Transcribed page contents
══════════════════════════════

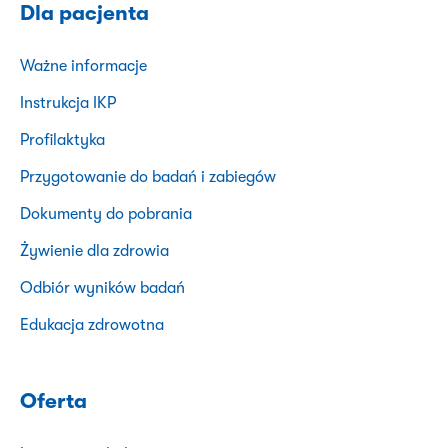
Dla pacjenta
Ważne informacje
Instrukcja IKP
Profilaktyka
Przygotowanie do badań i zabiegów
Dokumenty do pobrania
Żywienie dla zdrowia
Odbiór wyników badań
Edukacja zdrowotna
Oferta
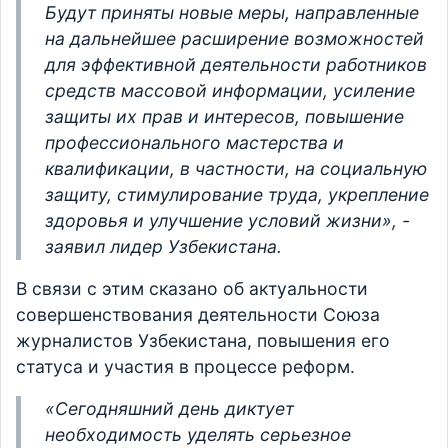
Будут приняты новые меры, направленные
на дальнейшее расширение возможностей
для эффективной деятельности работников
средств массовой информации, усиление
защиты их прав и интересов, повышение
профессионального мастерства и
квалификации, в частности, на социальную
защиту, стимулирование труда, укрепление
здоровья и улучшение условий жизни», -
заявил лидер Узбекистана.
В связи с этим сказано об актуальности
совершенствования деятельности Союза
журналистов Узбекистана, повышения его
статуса и участия в процессе реформ.
«Сегодняшний день диктует
необходимость уделять серьезное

══════════════════════════════

§ **HOW TO COMPLETE THIS TASK**
Would you quote, exactly and only, the lines from the one containing "защиту, стимулирование труда, укрепление" to the end of the entries?

§ **TASK ANSWER**
защиту, стимулирование труда, укрепление
здоровья и улучшение условий жизни», -
заявил лидер Узбекистана.
В связи с этим сказано об актуальности
совершенствования деятельности Союза
журналистов Узбекистана, повышения его
статуса и участия в процессе реформ.
«Сегодняшний день диктует
необходимость уделять серьезное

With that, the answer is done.